— WHAT YOU SHOULD DO —
Copy out each line of the data below in which "logs" appears.

⟨

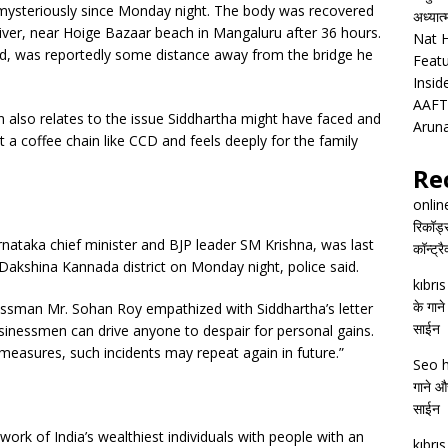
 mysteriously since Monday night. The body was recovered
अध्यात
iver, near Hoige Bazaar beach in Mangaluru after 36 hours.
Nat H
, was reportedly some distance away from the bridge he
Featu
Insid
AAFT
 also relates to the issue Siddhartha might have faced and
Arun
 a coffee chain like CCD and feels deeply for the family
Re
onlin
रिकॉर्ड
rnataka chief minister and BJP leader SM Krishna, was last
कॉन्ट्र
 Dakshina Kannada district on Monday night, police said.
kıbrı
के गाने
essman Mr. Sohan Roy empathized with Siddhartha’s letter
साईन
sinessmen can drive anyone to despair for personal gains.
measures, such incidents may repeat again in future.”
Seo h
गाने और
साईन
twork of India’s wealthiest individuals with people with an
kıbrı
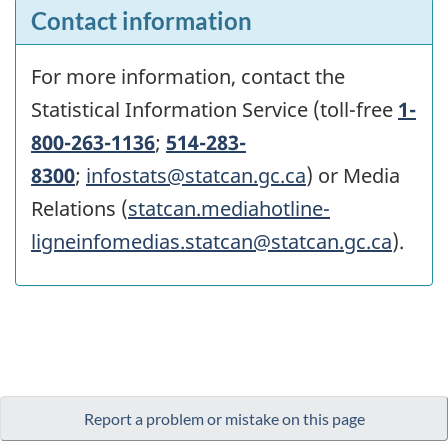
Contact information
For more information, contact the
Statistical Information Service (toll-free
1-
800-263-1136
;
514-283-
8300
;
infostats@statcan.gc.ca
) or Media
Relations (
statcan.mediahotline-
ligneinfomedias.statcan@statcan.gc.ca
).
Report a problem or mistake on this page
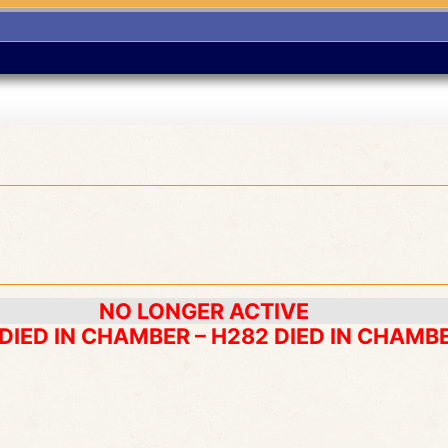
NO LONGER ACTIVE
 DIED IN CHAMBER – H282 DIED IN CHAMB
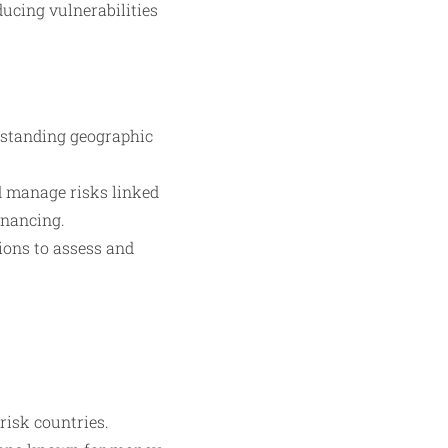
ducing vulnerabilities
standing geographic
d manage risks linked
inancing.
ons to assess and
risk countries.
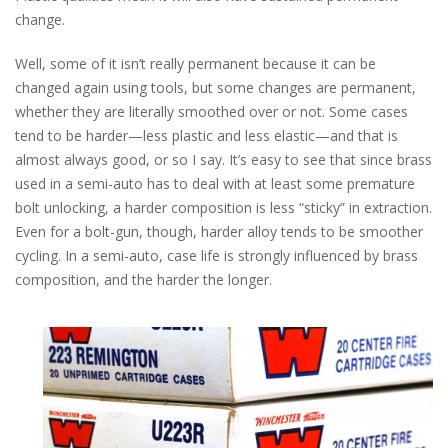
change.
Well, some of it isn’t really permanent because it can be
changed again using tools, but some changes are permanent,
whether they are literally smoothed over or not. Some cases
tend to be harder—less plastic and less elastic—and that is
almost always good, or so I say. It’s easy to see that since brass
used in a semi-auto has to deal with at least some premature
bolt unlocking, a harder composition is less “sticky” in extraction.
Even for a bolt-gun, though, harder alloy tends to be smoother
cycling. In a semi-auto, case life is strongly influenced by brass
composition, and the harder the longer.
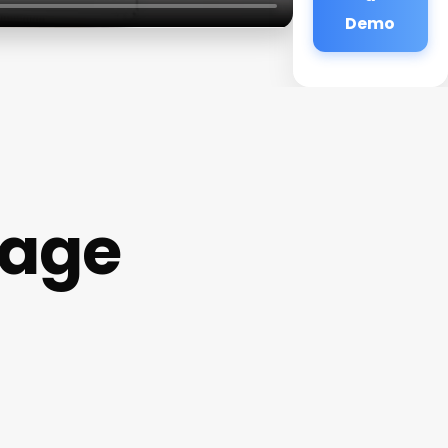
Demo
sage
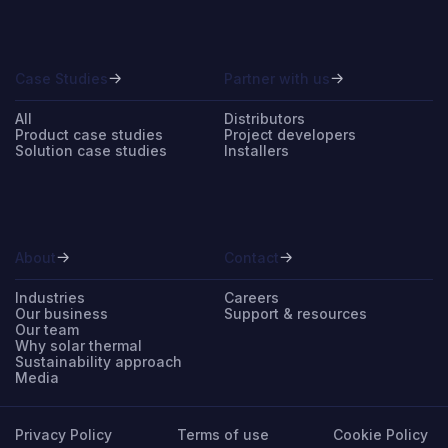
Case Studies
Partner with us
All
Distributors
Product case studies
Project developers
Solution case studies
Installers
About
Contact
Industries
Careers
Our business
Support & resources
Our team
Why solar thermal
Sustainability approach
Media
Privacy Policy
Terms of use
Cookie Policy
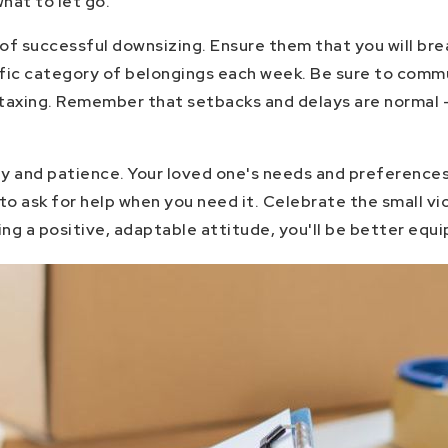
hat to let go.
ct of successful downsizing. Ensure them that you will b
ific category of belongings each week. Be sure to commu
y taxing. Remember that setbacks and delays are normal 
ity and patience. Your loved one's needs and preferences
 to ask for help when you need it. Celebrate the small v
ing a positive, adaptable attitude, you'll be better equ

⟩
⟨

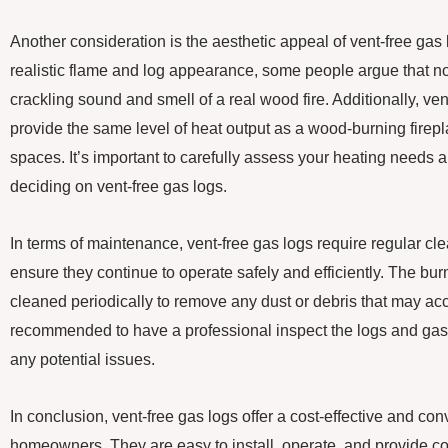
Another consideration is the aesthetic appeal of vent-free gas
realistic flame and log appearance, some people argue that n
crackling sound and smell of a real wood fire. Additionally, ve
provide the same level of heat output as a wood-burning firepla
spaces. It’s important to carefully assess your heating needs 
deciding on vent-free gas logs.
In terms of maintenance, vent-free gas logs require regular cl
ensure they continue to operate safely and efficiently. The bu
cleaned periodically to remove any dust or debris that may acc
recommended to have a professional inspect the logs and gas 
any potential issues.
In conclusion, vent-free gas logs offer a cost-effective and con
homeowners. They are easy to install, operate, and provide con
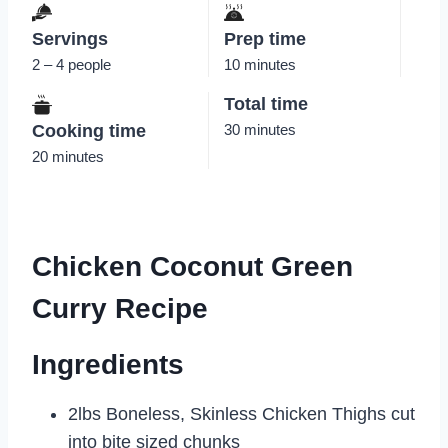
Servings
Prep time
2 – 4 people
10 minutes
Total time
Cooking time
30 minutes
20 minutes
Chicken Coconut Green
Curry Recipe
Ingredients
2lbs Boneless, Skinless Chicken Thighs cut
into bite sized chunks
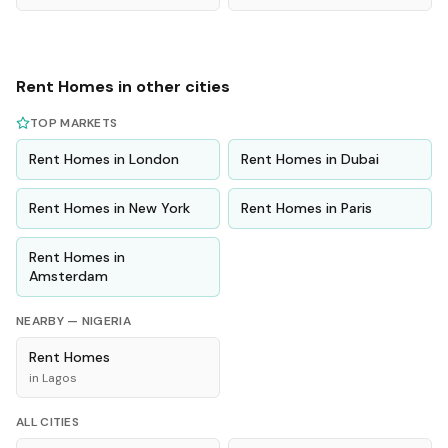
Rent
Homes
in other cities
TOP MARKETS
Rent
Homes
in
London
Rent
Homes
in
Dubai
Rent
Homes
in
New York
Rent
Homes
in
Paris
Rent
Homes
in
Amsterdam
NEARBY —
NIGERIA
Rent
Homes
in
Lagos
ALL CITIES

⟩
⟨

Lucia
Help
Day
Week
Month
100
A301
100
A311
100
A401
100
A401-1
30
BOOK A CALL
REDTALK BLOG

⟩

— TASK RESPONSE —
deciding on vent-free gas logs.
In terms of maintenance, vent-free gas logs require regular cl
recommended to have a professional inspect the logs and gas 
In conclusion, vent-free gas logs offer a cost-effective and con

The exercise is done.